For each of the methods highlighted in the above paragraphs, we provide an introduction and practical exercises as part of the NGCM training programme, so that every students has heard of these methods, has a feel for their area of applicability and relative merits. No doubt, further study is required to become an expert in any of those, but we try to broaden the horizon by at least making everyone aware of common simulation methods.

Programming languages

Not many topics are debated as vehemently as the choice of programming languages to use, teach and learn. Our view is that the important thing to understand are the principles behind programming, not the particular language: it is unlikely that the languages that are en-vogue today will be the only important languages in 10, 20 or 30 years time (and therefore well within the careers of the students we educate now). We thus need to learn and teach an approach that allows us to embrace and use new languages that develop and emerge in the future. Furthermore, while we could identify the languages that burn the most CPU cycles, there are always particular research projects and domains that use different and quite unusual tools; again indicating the importance of flexibility and the ability to rapidly learn new approaches for students moving into such fields.

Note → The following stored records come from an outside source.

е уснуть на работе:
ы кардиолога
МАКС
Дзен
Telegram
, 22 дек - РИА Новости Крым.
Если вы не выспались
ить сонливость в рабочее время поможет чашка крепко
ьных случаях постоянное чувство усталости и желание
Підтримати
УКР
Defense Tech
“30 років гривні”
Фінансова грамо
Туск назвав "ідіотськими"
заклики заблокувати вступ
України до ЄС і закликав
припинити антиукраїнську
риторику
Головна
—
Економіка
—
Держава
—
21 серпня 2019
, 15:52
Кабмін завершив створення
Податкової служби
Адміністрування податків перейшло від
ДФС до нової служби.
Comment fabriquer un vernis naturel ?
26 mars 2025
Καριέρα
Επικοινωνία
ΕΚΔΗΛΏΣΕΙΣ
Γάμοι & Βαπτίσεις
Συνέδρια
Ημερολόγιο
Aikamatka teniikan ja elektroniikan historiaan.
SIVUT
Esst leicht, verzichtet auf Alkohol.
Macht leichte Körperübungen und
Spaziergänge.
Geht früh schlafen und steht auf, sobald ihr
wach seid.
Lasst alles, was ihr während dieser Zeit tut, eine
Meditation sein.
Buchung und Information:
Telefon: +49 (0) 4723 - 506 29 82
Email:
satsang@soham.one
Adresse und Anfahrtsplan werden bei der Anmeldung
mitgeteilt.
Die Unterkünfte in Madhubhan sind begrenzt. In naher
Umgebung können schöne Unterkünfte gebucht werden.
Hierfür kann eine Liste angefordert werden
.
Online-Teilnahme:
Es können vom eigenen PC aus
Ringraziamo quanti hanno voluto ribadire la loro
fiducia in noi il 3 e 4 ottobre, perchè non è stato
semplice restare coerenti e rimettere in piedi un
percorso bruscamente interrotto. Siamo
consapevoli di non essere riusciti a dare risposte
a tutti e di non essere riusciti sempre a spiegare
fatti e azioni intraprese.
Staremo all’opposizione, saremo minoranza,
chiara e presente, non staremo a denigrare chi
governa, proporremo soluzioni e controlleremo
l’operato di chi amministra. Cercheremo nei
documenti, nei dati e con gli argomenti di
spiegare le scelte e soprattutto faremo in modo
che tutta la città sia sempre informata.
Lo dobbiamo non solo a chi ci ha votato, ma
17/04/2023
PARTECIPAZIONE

The software engineering process of solving a given problem with computer code can be separated into (i) the understanding of the requirements, the design of the system to solve it (data structures, architectures, algorithms) and the development of a solution in pseudocode (or UML or other diagram styles). Then, there is step (ii) in which this design is implemented in a particular language (and of course tested, maintained etc). The figure below tries to summarise this.

[I should add that a full separation of steps i) and ii) is not possible: the final choice of programming language will affect the design, and agile software engineering methods couple the iterative design process to coding.]

Programming as a conceptual 2-stage process: (i) finding the algorithmic solution, and (ii) implementing this in a particular language.

The figure shows programming as a conceptual 2-stage process: (i) finding the algorithmic solution, and (ii) implementing this in a particular language. See also [1].

The strategy is thus to teach ideas and approaches instead of a particular programming language, and thus enabling students to learn further languages as they need to.

Having just explained that "it does not really matter what language we teach", we might as well use languages in our teaching that support the learning of the principles and that are of real immediate and practical value for many of the students where possible.

For our Next Generation Computational Modelling doctoral training programme, we teach the following languages:

Python

Students start the programme with a thorough introduction to Python. We have chosen Python because

  • it is a dynamically typed language allowing interactive explorative sessions (something I personally like but which is also key in scientific data exploration),
  • Python supports imperative, object oriented and functional programming styles, thus introducing students to all these programming paradigms,
  • there is a large and growing set of (scientific and other) Python libraries available (including plotting, matrix operations and standard numerical algorithms).

Python is a versatile language with growing use in computational science and likely to be a main tool for many of our students.

C

We then teach our students the C programming language. We have chosen C because:

  • it is statically typed language which can be compiled to fast machine code, and is one of the three main High Performance Computing languages (Fortran, C, C++),
  • it is relatively compact language and thus quick to learn (in contrast to C++, say), and well supported by compilers on HPC platforms,
  • C code can be combined in a number of ways with Python (ctypes and cython, for example),
  • it is useful to understand the basics of C when working in a Linux environment or extracting data from hardware.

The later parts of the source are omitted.